Actualités du LPHI

Maryse Lebrun’s team found an apical membrane complex acting as potential molecular sensor for coupling host cell sensing with injection of virulence factors and invasion in Toxoplasma.

The study began with transcriptional profiling to fish factors involved in the exocytosis of secretory organelles in the ciliate Tetrahymena. The underlying logic was that ciliates share a relatively recent evolutionary history with Apicomplexa, and therefore possess similar exocytic mechanisms, not found in other eukaryotes. The screening was then extended to uncover new exocytic players for rhoptry secretion in Toxoplasma gondii. This search led to the discovery of a novel complex of transmembrane proteins (Cystein-Rich-Modular-Proteins, CRMPs), including members related to GPCR proteins, crucial for rhoptry secretion and invasion in Toxoplasma. Their results suggest that CRMPs represent the elusive connection between the sensing step at the basis of host cell recognition and rhoptry exocytosis.

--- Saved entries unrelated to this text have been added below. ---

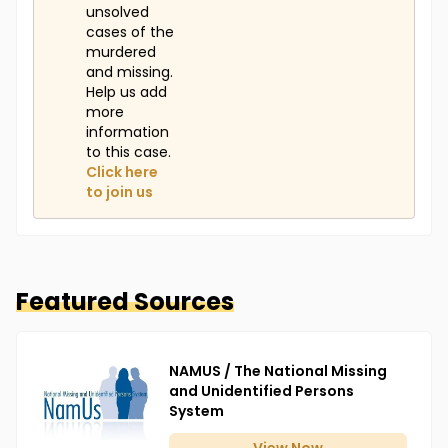
unsolved
cases of the
murdered
and missing.
Help us add
more
information
to this case.
Click here
to join us
Featured Sources
NAMUS / The National Missing
and Unidentified Persons
System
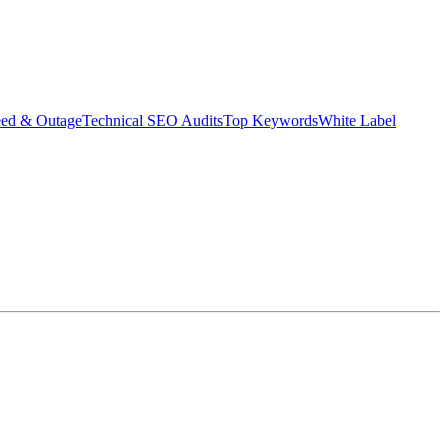
eed & Outage
Technical SEO Audits
Top Keywords
White Label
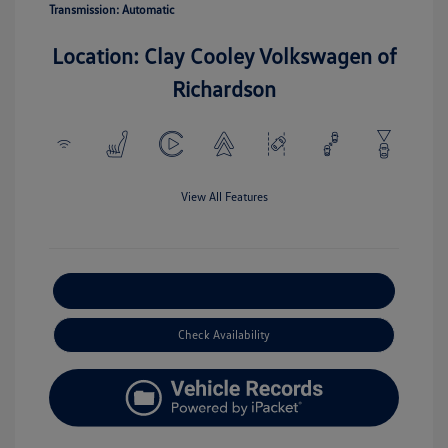
Transmission: Automatic
Location: Clay Cooley Volkswagen of
Richardson
View All Features
Explore Payment Options
Check Availability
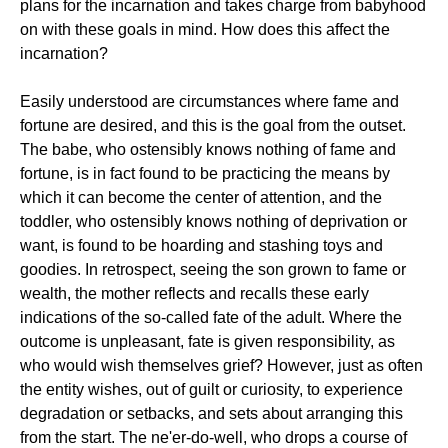
plans for the incarnation and takes charge from babyhood
on with these goals in mind. How does this affect the
incarnation?
Easily understood are circumstances where fame and
fortune are desired, and this is the goal from the outset.
The babe, who ostensibly knows nothing of fame and
fortune, is in fact found to be practicing the means by
which it can become the center of attention, and the
toddler, who ostensibly knows nothing of deprivation or
want, is found to be hoarding and stashing toys and
goodies. In retrospect, seeing the son grown to fame or
wealth, the mother reflects and recalls these early
indications of the so-called fate of the adult. Where the
outcome is unpleasant, fate is given responsibility, as
who would wish themselves grief? However, just as often
the entity wishes, out of guilt or curiosity, to experience
degradation or setbacks, and sets about arranging this
from the start. The ne'er-do-well, who drops a course of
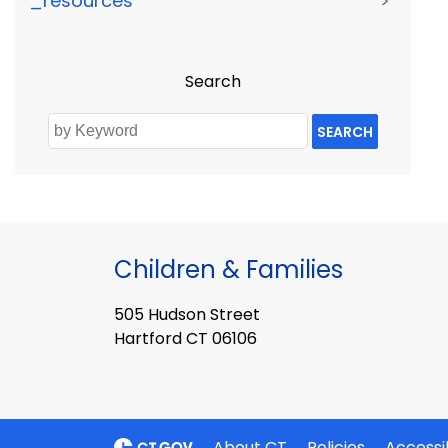
_resources
>
Search
SEARCH
Children & Families
505 Hudson Street
Hartford CT 06106
About CT
Policies
Accessib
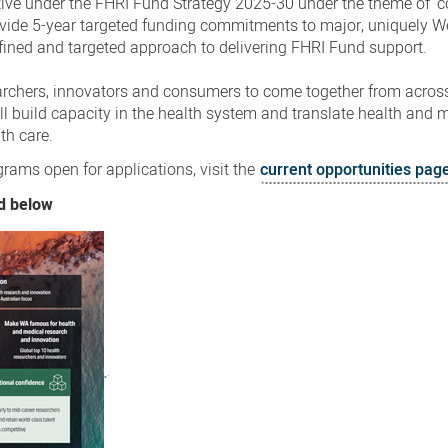
iative under the FHRI Fund Strategy 2025-30 under the theme of ‘
rovide 5-year targeted funding commitments to major, uniquely W
efined and targeted approach to delivering FHRI Fund support.
archers, innovators and consumers to come together from across
ill build capacity in the health system and translate health and 
th care.
ams open for applications, visit the
current opportunities pag
d below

embopress.org/doi/10.15252/embj.2022111158

 


Mme Maryse Lebrun, directrice de recherche à l’Inserm, responsable de l’équipe Biologie cellulaire des Apicomplexes au sein du LPHI, s’est vu remettre la médaille de Chevalier de la Légion d’Honneur par Mme Pascale Cossart, secrétaire perpétuelle de l’Académie des Sciences. Magnifique cérémonie au Jardin des Plantes de Montpellier en ce 1 juillet 2022.